The Pumpkin Eater by Penelope Mortimer
I’ve never been the biggest fan of a short story. I always expect it to be a minefield of action but what I tend to find is not a lot really happens and it’s a big load of nothing. Although The Pumpkin Eater came highly recommend on one of those ‘100 books to read before you die’ lists I was slightly sceptical that again, not much was going to happen.I am happy to report The Pumpkin Eater does go against the grain.
Mrs Armitage is onto her fourth marriage. She marries Jake against her father’s wishes – he doesn’t earn enough and against his father’s – he’s too weak to be a husband. She takes with her an army of children into the marriage. We are never told how many she has but enough to have had some taken away from her. Her friend Philpot comes stay and Mrs Armitage is convinced she has had relations with her husband , although Jake does deny it. As Jake’s career has a playwright takes off – he works long hours and soon becomes the next big thing on everyone’s lips – Mrs Armitage sinks into a depression. No longer is she the motherly figure in the house or spends her days cleaning and cooking, as money is no longer an object they have staff to do this. She feels she has no purpose something Jake doesn’t seem to understand. She speaks to her doctor who decides to give her some pills for ‘her little weeps’.
Life isn’t kind to Mrs Armitage as she learns her father has died and discovers she is pregnant. Her mother, horrified that her daughter is pregnant for the umpteenth time voices her disgust. Jake also appalled, requests that she have a termination which she undergoes. Everyone around her moans at her for wanting more children but if she has no job, nothing to do in the house and an emptiness inside her is it any wonder she wants to find some sort of purpose in life through wanting to bear children.

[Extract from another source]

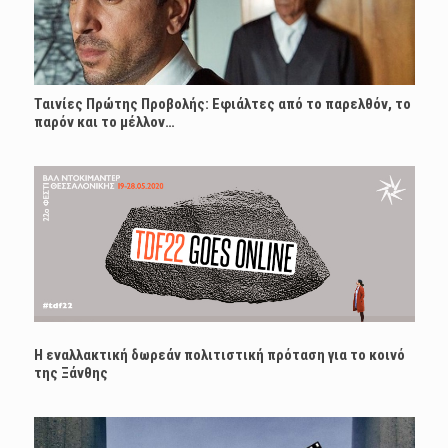
Ταινίες Πρώτης Προβολής: Εφιάλτες από το παρελθόν, το
παρόν και το μέλλον…
Η εναλλακτική δωρεάν πολιτιστική πρόταση για το κοινό
της Ξάνθης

She soon discovers that Jake has been having a longstanding affair with their mutual friend Beth and soon the truth about his dalliance with Philpot comes tumbling out.
The Pumpkin Eater is a dark take on the trappings of a domestic life where men trivialise the need for a woman’s sense of being and purpose – to highlight this Mortimer doesn’t even let us know the narrator’s first name. To men women just need to be there they do not need to do or have a sense of entitlement.
I think when reading shorter novels I need to accept that the plot isn’t going to be full of action and perhaps is more a psychological journey. The Pumpkin Eater has stood the test of time for over fifty years and will surely do so for another fifty.